First, a brief description of the library that brought this up:
I have a library that listens continuously on a provided serial port, reading in blocks of bytes and passing them along to be processed in some meaningful way (details aren't important to the question). To make the library a bit more reusable, processing these bytes was abstracted out to an interface (FrameProcessor). A few default implementations exist in the library itself to handle processing that's always going to occur regardless of the application using it. However, there's support for adding in custom processors to do things the application specifically cares about.
Aside from the bytes being passed to these processors, there's a data object (ReceiverData) that contains information that most (but not guaranteed to be all) of the processors might find interesting. It's maintained entirely by the library itself (i.e. it isn't the responsibility of the application to setup/maintain any instances of ReceiverData. They shouldn't have to care how the data is made available, just that it is available).
Right now, ReceiverData is being passed as a parameter to each processor:
public interface FrameProcessor {
public boolean process(byte[] frame, ReceiverData receiverData);
}
However, I really don't like this approach, as it's requiring data to be passed to something that might not necessarily care about it. Also, for the processors that do care about ReceiverData, they've got to pass the object reference around in whatever other method calls they make (provided those method calls need to access that data).
I've considered changing the FrameProcessor to an abstract class and then defining a setter for a protected ReceiverData member. But that seems kind of gross as well - having to iterate over the list of all FrameProcessors and setting the ReceiverData instance.
I've also thought about some kind of static threaded context object(necessarily threaded since the library supports listening on multiple ports at once).
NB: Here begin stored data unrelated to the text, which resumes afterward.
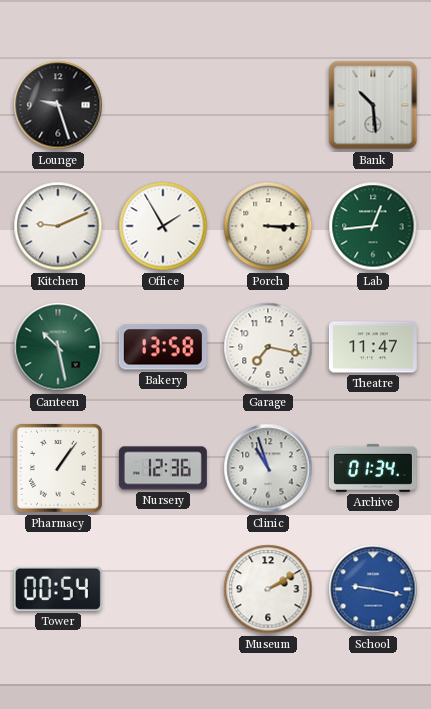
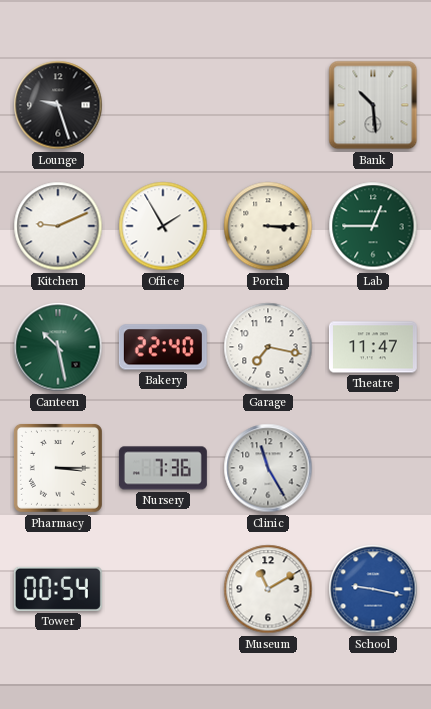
Lab: 12:44 -> 12:45
Bakery: 13:58 -> 22:40
Pharmacy: 1:06 -> 3:15
Nursery: 12:36 -> 7:36
Clinic: 10:57 -> 11:25
Archive: 01:34 -> none
Museum: 2:10 -> 11:10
Essentially, you'd have something like the following:
public class ThreadedContext {
private static Map<Long, ReceiverData> receiverData;
static {
receiverData = new HashMap<Long, ReceiverData>();
}
public static ReceiverData get() {
return receiverData.get(Thread.currentThread().getId());
}
public static void put(ReceiverData data) {
receiverData.put(Thread.currentThread().getId(), data);
}
}
That way, when each thread in the library started, it could just add a reference to its ReceiverData to ThreadedContext, which would then be available as needed to the processors without needing to pass it around.
This is certainly a pedantic question, as I've already got a solution that works fine. It just bothered me. Thoughts? Better approaches?
I like your current approach the best. It's inherently thread-safe (because stateless). It allows for the same processor to be used by multiple threads. It's easy to understand and use. It's very similar to, for example, the way a servlet works: the request and the response objects are passed to the servlet, even if they don't care about them. And it's also very easy to unit test, because you don't have to setup a thread-local context to be able to test a processor. You just pass a ReceiverData (real or fake), and that's it.
You could, instead of passing a byte array and a ReceiverData, mix both in a single argument.